**Instructions for the task**
Please write out all of the entries beneath this line exactly, skipping the pictures.

[Stored data entries]
★ ★ ★ ★ ★ ★ ★
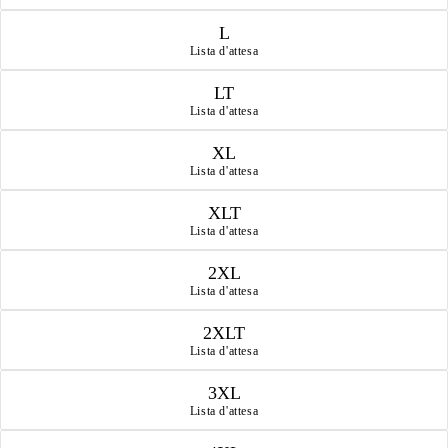
L
Lista d'attesa
LT
Lista d'attesa
XL
Lista d'attesa
XLT
Lista d'attesa
2XL
Lista d'attesa
2XLT
Lista d'attesa
3XL
Lista d'attesa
★ ★ ★ ★ ★ ★ ★
**Output below**
L
Lista d'attesa
LT
Lista d'attesa
XL
Lista d'attesa
XLT
Lista d'attesa
2XL
Lista d'attesa
2XLT
Lista d'attesa
3XL
Lista d'attesa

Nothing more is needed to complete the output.